The temporal order of the sentence as a whole, despite its seeming progression from the clarity of a transition to a list of examples, undoes it own teleology from the beginning. “We are also of a mind to believe” puts me in a mind to believe that we are elaborating on the point established in the paragraph above, through the seductive appeal of the “also.” Yet, it is at this very moment that my desire for triangulation is undermined, the semantic ground shifting underfoot. The unassuming first-person-plural subject could refer to Deleuze and Guattari themselves, which, although a seemingly simplistic and even obvious denotation, already layers two subjects, two sets of intensive affective voyages, into the space of a single speaking position. Which one intones the words “we are also of a mind...?” If there is “no reason to oppose an interior voyage to an exterior one,” there is no reason to oppose interior authors to intertextual ones. The “we” of the subject includes, tangentially, the voices of Lenz, Nijinksy, Beckett, and Laing. Ultimately, their voices resonate together, indistinguishable, with only the plural pronoun standing in for the buzz which characterizes perfect unison.

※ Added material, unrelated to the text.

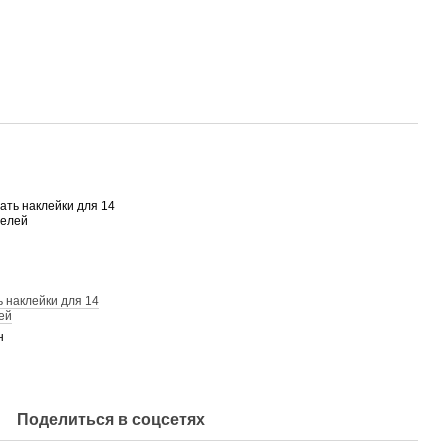
 наклейки для 14
ей
н
Поделиться в соцсетях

The comforting “also” itself, in tune with the prepositional phrase “of a mind” and the infinitive verb construction “to believe” further layers these doubled-yet-singular, intensive-and-extensive voices. “To believe” is a verb laden with ecclesiastical overtones, as is the “law” that, elsewhere, they express hesitation to use to describe chemical processes for that very aroma of faith. Yet this spiritual, classically internal and intensive action is made grammatically dependent on the shifting ground of the phrase “of a mind,” suggesting that this belief is contingent on this mind, whose indefinite article promises any number of potential minds, in an infinite (albeit unexpressed) series of also/ands, each with their own attendant constellation of beliefs. This mind's belief, “that everything commingles in these intense becomings, passages, and migrations,” takes up the rest of the paragraph, but despite that topical unity, the seeming topic sentence really exposes an infinite series of possible arguments, enacting the disjunctive sleights of hand at the heart of schizoanalysis.







2 comments:

  1. This is a surefooted and eloquent reading of D&G. One point your reading raises for me is what the singularity of the mind that "We" are "of" might suggest? Of course the expression is idiomatic, but if we take it literally is this the hive mind? Also, given what they say about belief on p.107, that it is "necessarily something false that diverts and suffocates effective production," how are we to read this claim?